Recent researches have shown that initial errors causing significant prediction errors for coupled ocean–atmospheric modes (e.g., El Niño-Southern Oscillation (ENSO), Kuroshio Large Meander (KLM), Atlantic and Pacific blockings, etc.) may have dynamical growth behavior similar to the events themselves (Yu et al. 2009; Jiang and Wang 2010; Duan et al. 2013; Wang et al. 2012). Furthermore, Duan et al. (2009) demonstrated that such kinds of initial errors for El Niño would be most likely to cause a significant “spring predictability barrier”. These results encourage us to investigate the sensitive initial errors related to the WPB of IOD events with an ensemble approach by superimposing initial errors derived from IOD-related sea temperature anomalies.

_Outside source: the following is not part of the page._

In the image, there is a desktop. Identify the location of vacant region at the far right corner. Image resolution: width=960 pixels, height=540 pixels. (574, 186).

Moreover, due to a 4-year dominant period of IOD events in the GFDL CM2p1 model (Feng and Duan 2014), there is usually a positive IOD event and a negative IOD event within 4 years; therefore, the patterns of sea temperature anomalies within 4 years are plentiful. So we sample the temperature anomalies at the sea surface and at 95-m depth in the tropical Indian Ocean every other month from the 4 years preceding each reference state IOD event to make initial errors as plentiful as possible; that is, there are 24 pairs of initial errors altogether for each positive IOD event.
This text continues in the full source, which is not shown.